What you produce should match the records below precisely, except that images are removed.

(Beginning of DATA LISTING)

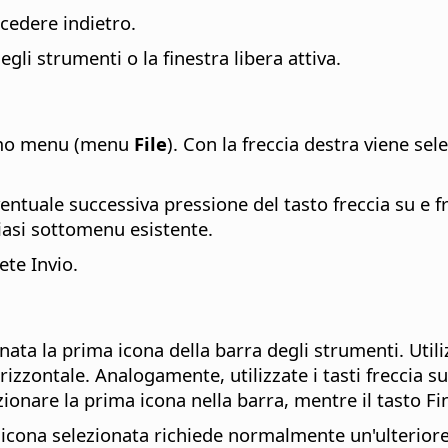
cedere indietro.
i strumenti o la finestra libera attiva.
rimo menu (menu
File
). Con la freccia destra viene sel
entuale successiva pressione del tasto freccia su e f
iasi sottomenu esistente.
te Invio.
a la prima icona della barra degli strumenti. Utilizz
izzontale. Analogamente, utilizzate i tasti freccia s
ionare la prima icona nella barra, mentre il tasto Fin
l'icona selezionata richiede normalmente un'ulterior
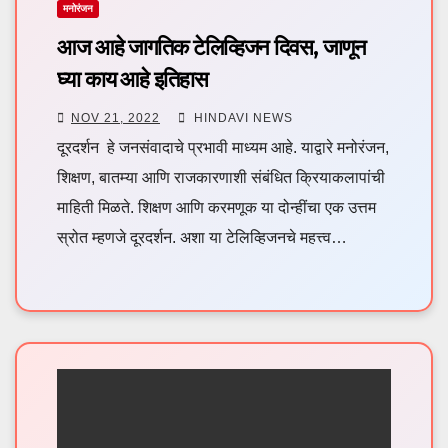
मनोरंजन
आज आहे जागतिक टेलिव्हिजन दिवस, जाणून
घ्या काय आहे इतिहास
NOV 21, 2022
HINDAVI NEWS
दूरदर्शन हे जनसंवादाचे प्रभावी माध्यम आहे. याद्वारे मनोरंजन,
शिक्षण, बातम्या आणि राजकारणाशी संबंधित क्रियाकलापांची
माहिती मिळते. शिक्षण आणि करमणूक या दोन्हींचा एक उत्तम
स्रोत म्हणजे दूरदर्शन. अशा या टेलिव्हिजनचे महत्त्व…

(End of DATA LISTING)

* **EXERCISE SOLUTION**:
cedere indietro.
i strumenti o la finestra libera attiva.
rimo menu (menu
File
). Con la freccia destra viene sel
entuale successiva pressione del tasto freccia su e f
iasi sottomenu esistente.
te Invio.
a la prima icona della barra degli strumenti. Utilizz
izzontale. Analogamente, utilizzate i tasti freccia s
ionare la prima icona nella barra, mentre il tasto Fin
l'icona selezionata richiede normalmente un'ulterior
मनोरंजन
आज आहे जागतिक टेलिव्हिजन दिवस, जाणून
घ्या काय आहे इतिहास
NOV 21, 2022
HINDAVI NEWS
दूरदर्शन हे जनसंवादाचे प्रभावी माध्यम आहे. याद्वारे मनोरंजन,
शिक्षण, बातम्या आणि राजकारणाशी संबंधित क्रियाकलापांची
माहिती मिळते. शिक्षण आणि करमणूक या दोन्हींचा एक उत्तम
स्रोत म्हणजे दूरदर्शन. अशा या टेलिव्हिजनचे महत्त्व…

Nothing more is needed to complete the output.